STUDY MATERIAL: Begin
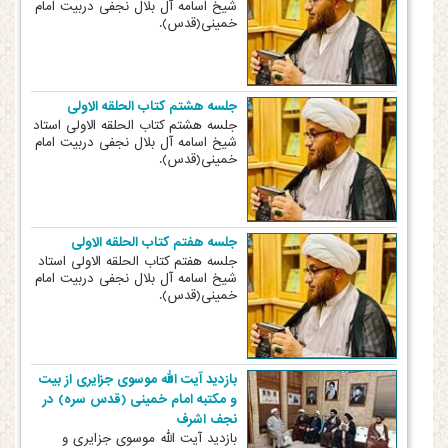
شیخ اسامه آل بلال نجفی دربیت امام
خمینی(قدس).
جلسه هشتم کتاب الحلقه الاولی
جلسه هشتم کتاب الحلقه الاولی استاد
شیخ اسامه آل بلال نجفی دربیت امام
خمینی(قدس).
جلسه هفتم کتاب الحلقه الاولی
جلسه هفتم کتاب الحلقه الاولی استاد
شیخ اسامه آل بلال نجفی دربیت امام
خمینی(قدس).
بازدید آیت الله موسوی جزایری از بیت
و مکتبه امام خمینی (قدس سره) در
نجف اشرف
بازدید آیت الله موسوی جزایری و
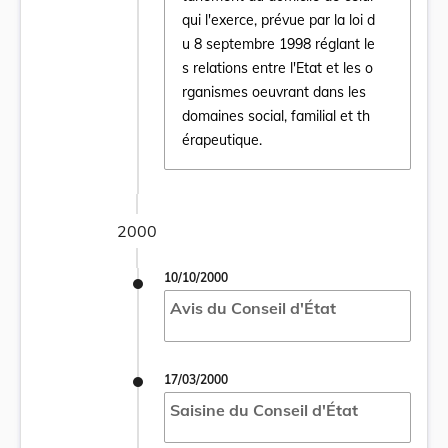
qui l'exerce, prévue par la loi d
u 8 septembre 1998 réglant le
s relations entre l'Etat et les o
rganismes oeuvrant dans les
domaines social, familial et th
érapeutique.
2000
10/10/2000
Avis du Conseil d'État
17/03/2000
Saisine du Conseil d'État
STUDY MATERIAL: End
STUDY MATERIAL: Begin
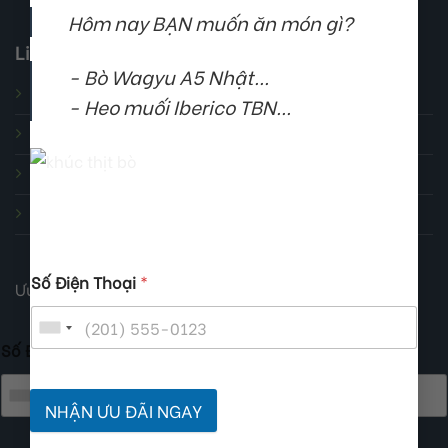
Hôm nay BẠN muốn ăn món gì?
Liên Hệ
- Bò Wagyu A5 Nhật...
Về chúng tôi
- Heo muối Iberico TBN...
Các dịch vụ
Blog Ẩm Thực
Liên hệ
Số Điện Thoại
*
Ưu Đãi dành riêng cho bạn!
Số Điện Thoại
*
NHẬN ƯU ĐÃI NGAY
STUDY MATERIAL: End
*GOAL OF THE EXERCISE*. Using the data above, repeat exactly the lines that begin at the line with "Avis du Conseil d'État" and end at the line with "Saisine du Conseil d'État", both ends included.

*OUTPUT FOR THIS TASK*.
Avis du Conseil d'État
17/03/2000
Saisine du Conseil d'État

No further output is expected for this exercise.